Edgar memang sengaja menurunkannya disana. Karena ini kesekian kalinya Darrell diam lalu minta dipesankan kopi. Biasanya Darrell melihat Mira dari dalam mobil tapi kali ini ia tak bisa melihat Mira.
“Saya kira saya salah berhenti tuan muda...”
Ceklik...
Edgar tersenyum melihat Darrell yang turun dari mobil lalu berjalan masuk. Edgar tak tau, bagaimana dengan perasan tuan mudanya, semula ia pikir Tuan mudanya hanya kasian dan merasa bersalah.
Tapi, setiap kali datang ke Indonesia atau mau pulang ke Perancis tuan mudanya akan mengajak Ke tempat bekerja Mira. Ia memesan kopi sementara Darrell melihat Mira dari dalam mobil.

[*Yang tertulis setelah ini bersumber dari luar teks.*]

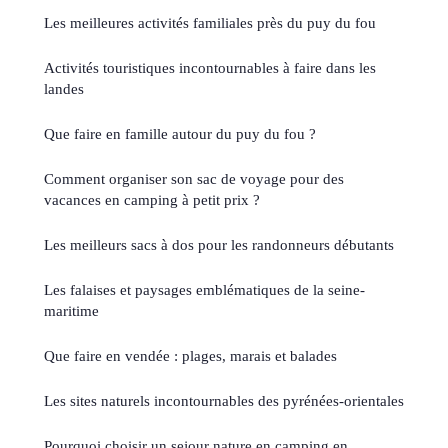
Les meilleures activités familiales près du puy du fou
Activités touristiques incontournables à faire dans les
landes
Que faire en famille autour du puy du fou ?
Comment organiser son sac de voyage pour des
vacances en camping à petit prix ?
Les meilleurs sacs à dos pour les randonneurs débutants
Les falaises et paysages emblématiques de la seine-
maritime
Que faire en vendée : plages, marais et balades
Les sites naturels incontournables des pyrénées-orientales
Pourquoi choisir un sejour nature en camping en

Darrell tak menemuinya. Ia hanya mengawasi Mira dari jauh. Edgar pernah sekali bertanya kenapa tuan mudanya tak menemui Mira langsung. Dan hanya melihatnya dari jauh.
Darrell hanya menjawab.
“ Je veux juste la voir sous le ciel du soir. “
Yang berarti, Aku hanya ingin melihatnya di bawah langit sore.
Setelah di jodohkan dengan Aurel, kebiasaan Darrell sedikit berkurang mengajak membeli kopi. Akhirnya ia pikir tuan mudanya menyukai Calon tunangannya itu karena selalu memintanya untuk menyelidiki Aurel. Terlebih hubungan mereka mulai akrab. Tapi, setelah hari ini ia bingung sebenarnya apa yang dirasakan tuan mudanya terhadap kedua perempuan itu?